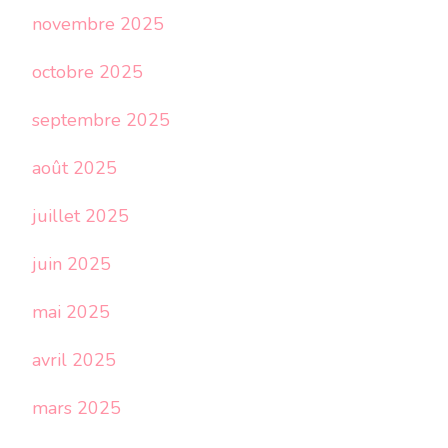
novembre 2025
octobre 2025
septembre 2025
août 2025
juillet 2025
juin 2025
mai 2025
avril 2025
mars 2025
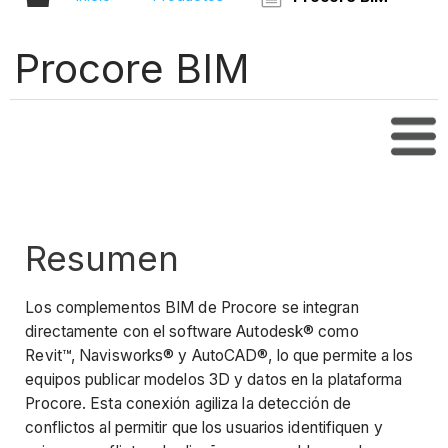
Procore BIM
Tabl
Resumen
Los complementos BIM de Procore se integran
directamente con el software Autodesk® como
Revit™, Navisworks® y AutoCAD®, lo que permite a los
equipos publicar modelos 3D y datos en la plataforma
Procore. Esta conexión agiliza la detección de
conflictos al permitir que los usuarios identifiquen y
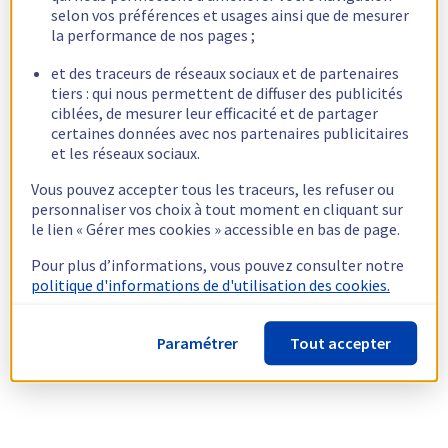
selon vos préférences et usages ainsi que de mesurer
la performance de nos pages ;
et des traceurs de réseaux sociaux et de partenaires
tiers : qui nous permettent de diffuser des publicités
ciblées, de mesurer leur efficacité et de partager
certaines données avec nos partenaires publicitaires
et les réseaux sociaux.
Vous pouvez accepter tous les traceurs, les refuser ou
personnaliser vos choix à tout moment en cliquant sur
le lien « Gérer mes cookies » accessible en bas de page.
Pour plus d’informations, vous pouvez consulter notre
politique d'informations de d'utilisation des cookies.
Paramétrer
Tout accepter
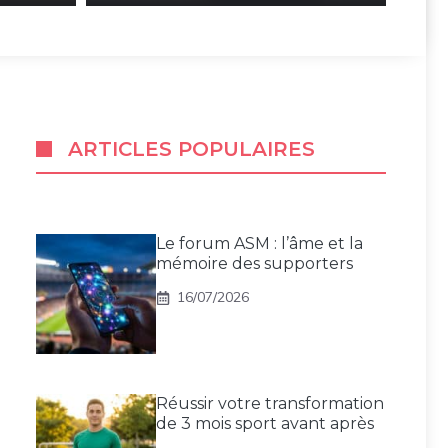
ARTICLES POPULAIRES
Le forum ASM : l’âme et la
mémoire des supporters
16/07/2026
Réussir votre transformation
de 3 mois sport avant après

|---|

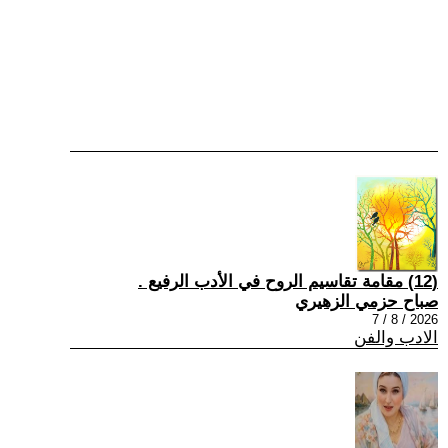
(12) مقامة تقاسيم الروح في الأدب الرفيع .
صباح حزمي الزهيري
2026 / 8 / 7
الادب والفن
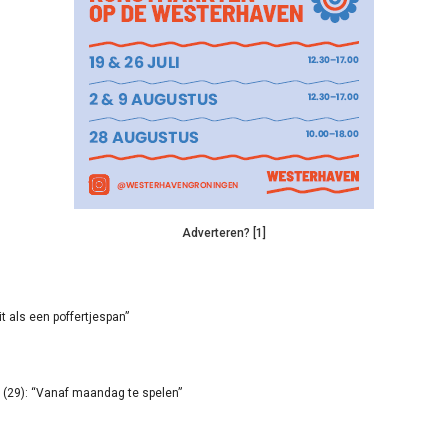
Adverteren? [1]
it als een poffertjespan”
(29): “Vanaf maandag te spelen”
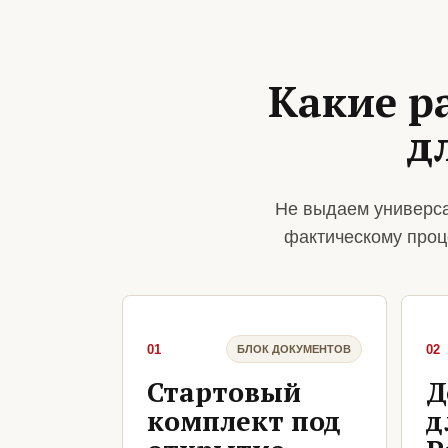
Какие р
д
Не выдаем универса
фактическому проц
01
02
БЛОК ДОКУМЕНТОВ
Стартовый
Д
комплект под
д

|---|

* WHAT NEEDS TO BE DONE
From the records above, transcribe exactly the lines starting at the one containing "novembre 2025" and ending at the one containing "conflictos al permitir". Skip the pictures.

* THE COMPLETED TASK
novembre 2025
octobre 2025
septembre 2025
août 2025
juillet 2025
juin 2025
mai 2025
avril 2025
mars 2025
Procore BIM
Tabl
Resumen
Los complementos BIM de Procore se integran
directamente con el software Autodesk® como
Revit™, Navisworks® y AutoCAD®, lo que permite a los
equipos publicar modelos 3D y datos en la plataforma
Procore. Esta conexión agiliza la detección de
conflictos al permitir que los usuarios identifiquen y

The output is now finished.